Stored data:
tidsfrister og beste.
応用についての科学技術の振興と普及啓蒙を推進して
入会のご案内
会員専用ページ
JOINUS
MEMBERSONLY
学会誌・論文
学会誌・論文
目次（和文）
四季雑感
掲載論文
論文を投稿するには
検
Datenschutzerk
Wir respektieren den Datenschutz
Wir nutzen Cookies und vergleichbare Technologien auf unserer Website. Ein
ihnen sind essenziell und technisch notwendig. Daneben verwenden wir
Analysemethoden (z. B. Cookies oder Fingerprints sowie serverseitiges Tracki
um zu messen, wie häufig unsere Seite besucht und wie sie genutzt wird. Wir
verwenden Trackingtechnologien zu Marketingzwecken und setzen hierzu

* * *

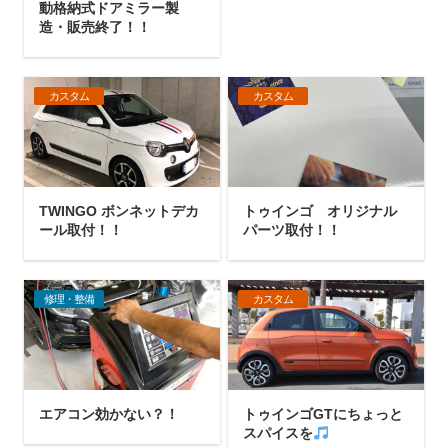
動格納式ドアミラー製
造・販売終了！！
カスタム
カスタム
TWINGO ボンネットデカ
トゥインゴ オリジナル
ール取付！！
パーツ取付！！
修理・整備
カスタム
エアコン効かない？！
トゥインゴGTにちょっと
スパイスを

[To do]:
Return, with no change at all, every line in the entries above from the line containing "tidsfrister og beste." through the line containing "verwenden Trackingtechnologien zu".

[Task result]:
tidsfrister og beste.
応用についての科学技術の振興と普及啓蒙を推進して
入会のご案内
会員専用ページ
JOINUS
MEMBERSONLY
学会誌・論文
学会誌・論文
目次（和文）
四季雑感
掲載論文
論文を投稿するには
検
Datenschutzerk
Wir respektieren den Datenschutz
Wir nutzen Cookies und vergleichbare Technologien auf unserer Website. Ein
ihnen sind essenziell und technisch notwendig. Daneben verwenden wir
Analysemethoden (z. B. Cookies oder Fingerprints sowie serverseitiges Tracki
um zu messen, wie häufig unsere Seite besucht und wie sie genutzt wird. Wir
verwenden Trackingtechnologien zu Marketingzwecken und setzen hierzu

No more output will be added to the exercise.